Task brief
Take every line containing "Kisgyermekek" out of the records.
═════ Records provided ═════
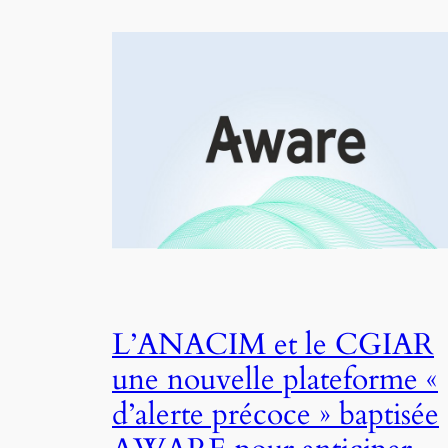
L’ANACIM et le CGIAR
une nouvelle plateforme «
d’alerte précoce » baptisée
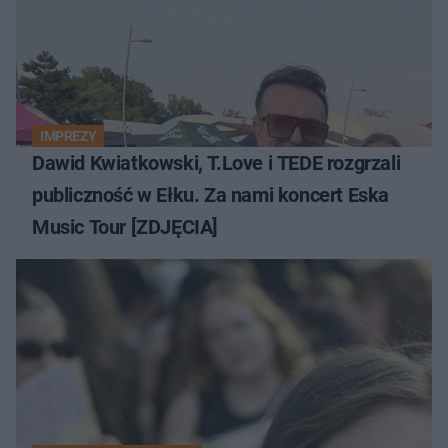
IMPREZY
Dawid Kwiatkowski, T.Love i TEDE rozgrzali
publiczność w Ełku. Za nami koncert Eska
Music Tour [ZDJĘCIA]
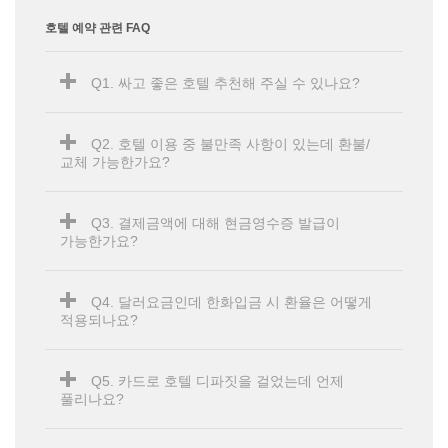
호텔 예약 관련 FAQ
Q1. 싸고 좋은 호텔 추천해 주실 수 있나요?
Q2. 호텔 이용 중 불만족 사항이 있는데 환불/
교체 가능한가요?
Q3. 결제금액에 대해 현금영수증 발급이
가능한가요?
Q4. 달러요금인데 한화입금 시 환율은 어떻게
적용되나요?
Q5. 카드로 호텔 디파짓을 걸었는데 언제
풀리나요?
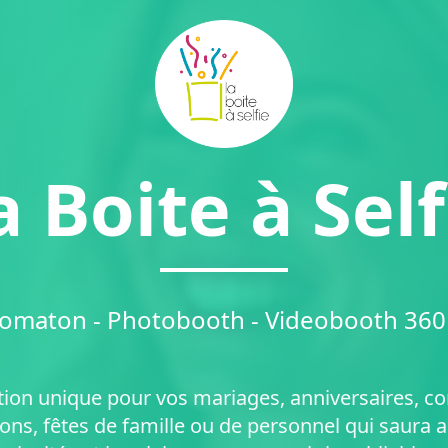
a Boite à Self
omaton - Photobooth - Videobooth 360 -
ion unique pour vos mariages, anniversaires, 
ons, fêtes de famille ou de personnel qui saura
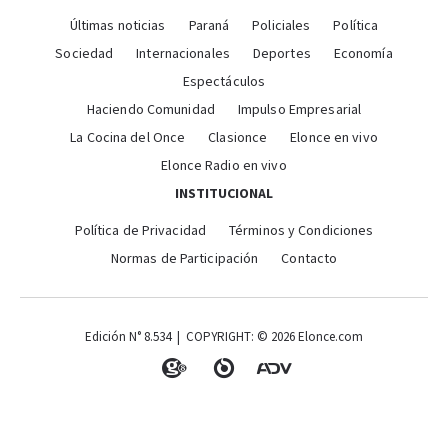
Últimas noticias
Paraná
Policiales
Política
Sociedad
Internacionales
Deportes
Economía
Espectáculos
Haciendo Comunidad
Impulso Empresarial
La Cocina del Once
Clasionce
Elonce en vivo
Elonce Radio en vivo
INSTITUCIONAL
Política de Privacidad
Términos y Condiciones
Normas de Participación
Contacto
Edición N° 8.534 | COPYRIGHT: © 2026 Elonce.com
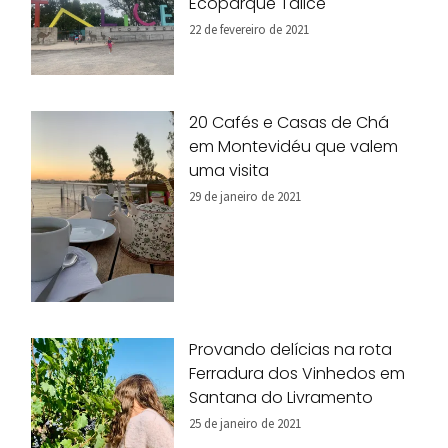
Ecoparque Talice
22 de fevereiro de 2021
20 Cafés e Casas de Chá
em Montevidéu que valem
uma visita
29 de janeiro de 2021
Provando delícias na rota
Ferradura dos Vinhedos em
Santana do Livramento
25 de janeiro de 2021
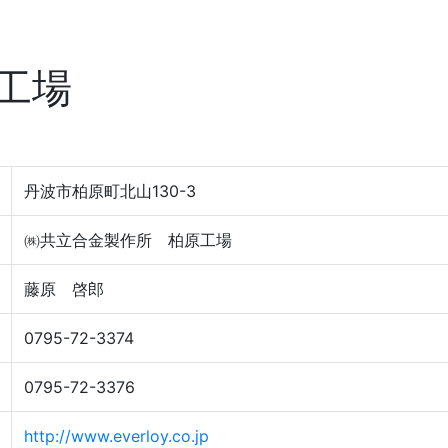
工場
丹波市柏原町北山130-3
㈱共立合金製作所 柏原工場
藤原 啓郎
0795-72-3374
0795-72-3376
http://www.everloy.co.jp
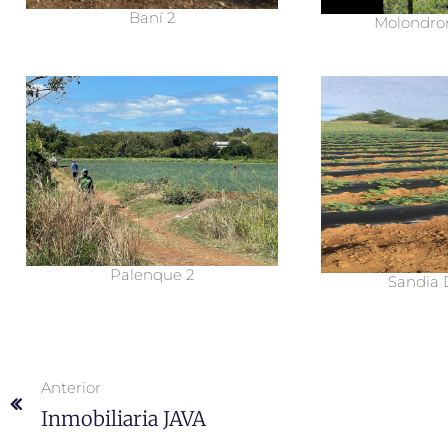
Baní 2
Molondro
Palenque 2
Sandia 
Anterior
Inmobiliaria JAVA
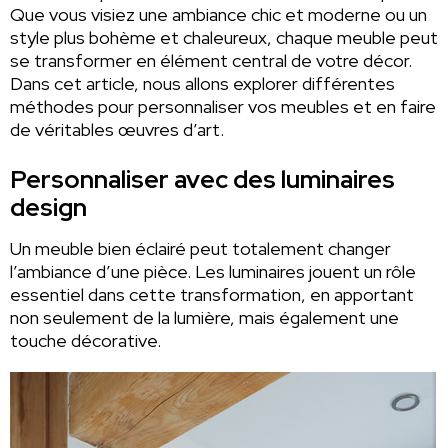
Que vous visiez une ambiance chic et moderne ou un
style plus bohème et chaleureux, chaque meuble peut
se transformer en élément central de votre décor.
Dans cet article, nous allons explorer différentes
méthodes pour personnaliser vos meubles et en faire
de véritables œuvres d’art.
Personnaliser avec des luminaires
design
Un meuble bien éclairé peut totalement changer
l’ambiance d’une pièce. Les luminaires jouent un rôle
essentiel dans cette transformation, en apportant
non seulement de la lumière, mais également une
touche décorative.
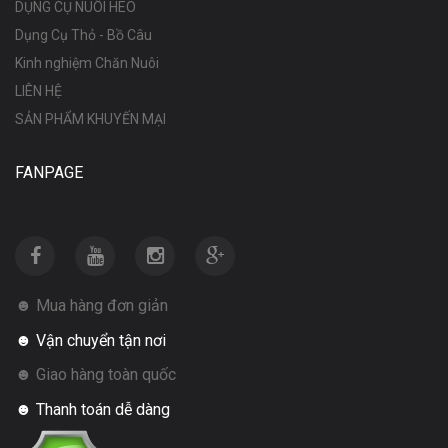
DỤNG CỤ NUÔI HEO
Dụng Cụ Thỏ - Bồ Câu
Kinh nghiệm Chăn Nuôi
LIÊN HỆ
SẢN PHẨM KHUYẾN MẠI
FANPAGE
☻ Mua hàng đơn giản
☻ Vận chuyển tận nơi
☻ Giao hàng toàn quốc
☻ Thanh toán dễ dàng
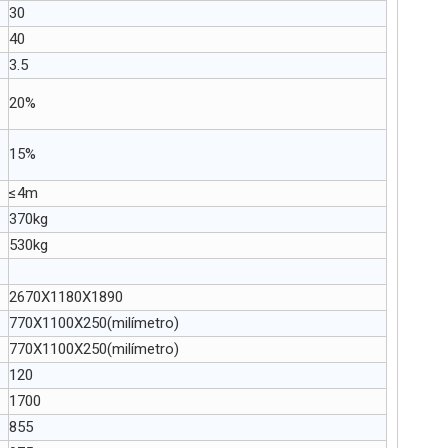
30
40
3.5
20%
15%
≤4m
370kg
530kg
2670X1180X1890
770X1100X250(milímetro)
770X1100X250(milímetro)
120
1700
855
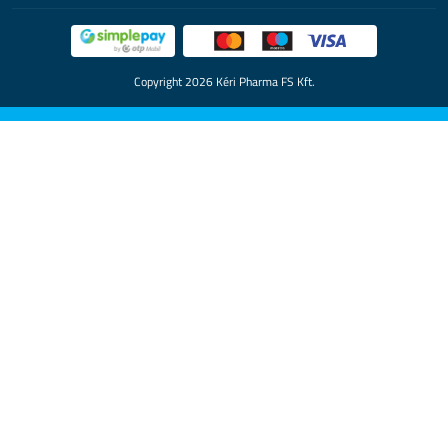
Copyright 2026 Kéri Pharma FS Kft.
Az Urimenna szájban oldódó granulátum 14db, Granprox 30db
filmtabletta, Dimotec Duo 30db filmtabletta, Movex
VitaKollagén 60db filmtabletta, Sinvia Harmony 60 db
kapszula, Sinvia+ 60 db kapszula, Sinvia- kapszula 60 db
termékek étrend-kiegészítők. Az étrend-kiegészítő nem
helyettesíti a kiegyensúlyozott, vegyes étrendet és az
egészséges életmódot. Kisgyermekek elől elzárva tartandó!
A DimoVena Sercegő hab 150 ml kozmetikum. Kisgyermekek
elől elzárva tartandó!
A Rezoflex tapasz, Granprox kúp (10db) és Urimenna kapszula
(30db) gyógyászati segédeszköznek minősülő orvostechnikai
eszköz.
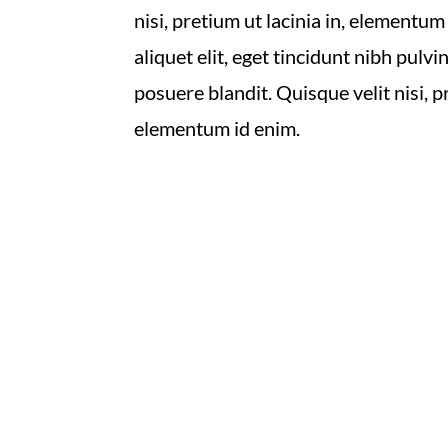
nisi, pretium ut lacinia in, elementum
aliquet elit, eget tincidunt nibh pulv
posuere blandit. Quisque velit nisi, pr
elementum id enim.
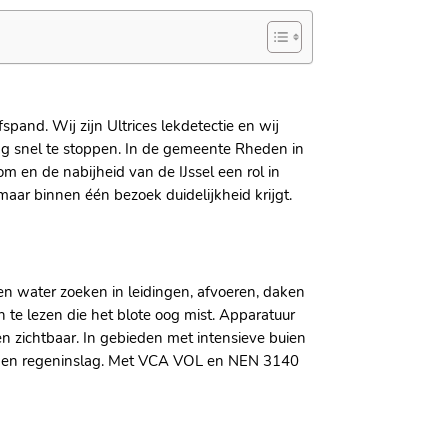
and.​ Wij zijn Ultrices lekdetectie en wij
snel te stoppen.​ In de gemeente Rheden in
m en de nabijheid van de IJssel een rol in
aar binnen één bezoek duidelijkheid krijgt.​
n water zoeken in leidingen, afvoeren, daken
te lezen die het blote oog mist.​ Apparatuur
 zichtbaar.​ In gebieden met intensieve buien
ng en regeninslag.​ Met VCA VOL en NEN 3140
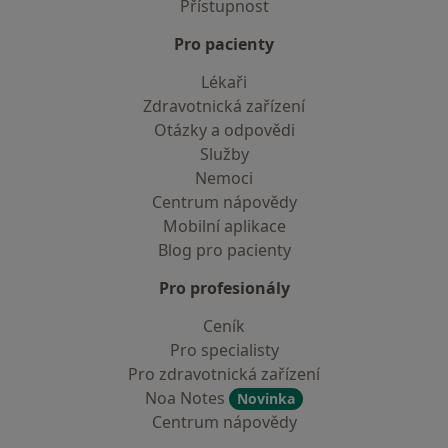
Přístupnost
Pro pacienty
Lékaři
Zdravotnická zařízení
Otázky a odpovědi
Služby
Nemoci
Centrum nápovědy
Mobilní aplikace
Blog pro pacienty
Pro profesionály
Ceník
Pro specialisty
Pro zdravotnická zařízení
Noa Notes
Novinka
Centrum nápovědy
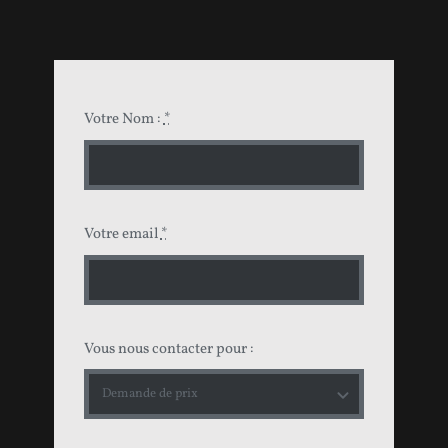
Votre Nom :
*
Votre email
*
Vous nous contacter pour :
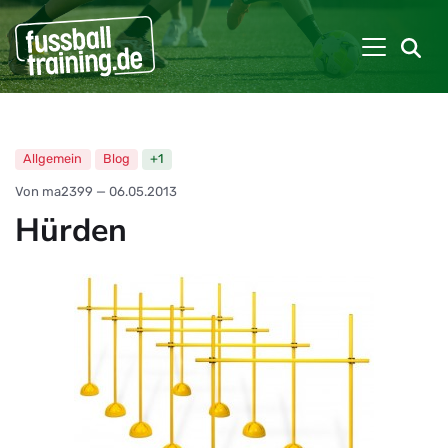
Allgemein
Blog
+1
Von ma2399
—
06.05.2013
Hürden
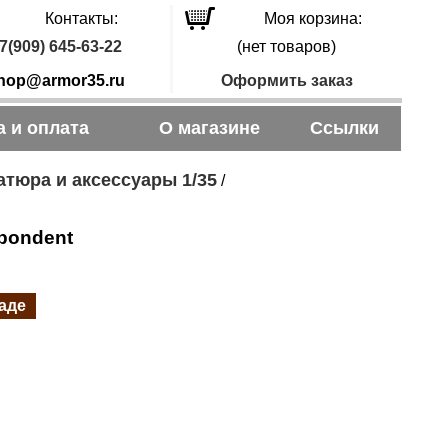
Контакты:
Моя корзина:
7(909) 645-63-22
(нет товаров)
hop@armor35.ru
Оформить заказ
а и оплата
О магазине
Ссылки
тюра и аксессуары 1/35
/
pondent
ладе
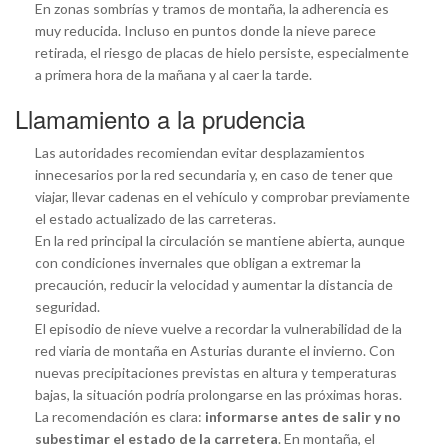
En zonas sombrías y tramos de montaña, la adherencia es
muy reducida. Incluso en puntos donde la nieve parece
retirada, el riesgo de placas de hielo persiste, especialmente
a primera hora de la mañana y al caer la tarde.
Llamamiento a la prudencia
Las autoridades recomiendan evitar desplazamientos
innecesarios por la red secundaria y, en caso de tener que
viajar, llevar cadenas en el vehículo y comprobar previamente
el estado actualizado de las carreteras.
En la red principal la circulación se mantiene abierta, aunque
con condiciones invernales que obligan a extremar la
precaución, reducir la velocidad y aumentar la distancia de
seguridad.
El episodio de nieve vuelve a recordar la vulnerabilidad de la
red viaria de montaña en Asturias durante el invierno. Con
nuevas precipitaciones previstas en altura y temperaturas
bajas, la situación podría prolongarse en las próximas horas.
La recomendación es clara:
informarse antes de salir y no
subestimar el estado de la carretera
. En montaña, el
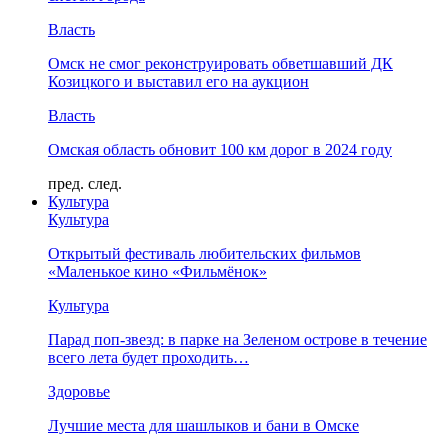
Власть
Омск не смог реконструировать обветшавший ДК
Козицкого и выставил его на аукцион
Власть
Омская область обновит 100 км дорог в 2024 году
пред.
след.
Культура
Культура
Открытый фестиваль любительских фильмов
«Маленькое кино «Фильмёнок»
Культура
Парад поп-звезд: в парке на Зеленом острове в течение
всего лета будет проходить…
Здоровье
Лучшие места для шашлыков и бани в Омске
═════
Result of the exercise
egészséges életmódot. Kisgyermekek elől elzárva tartandó!
A DimoVena Sercegő hab 150 ml kozmetikum. Kisgyermekek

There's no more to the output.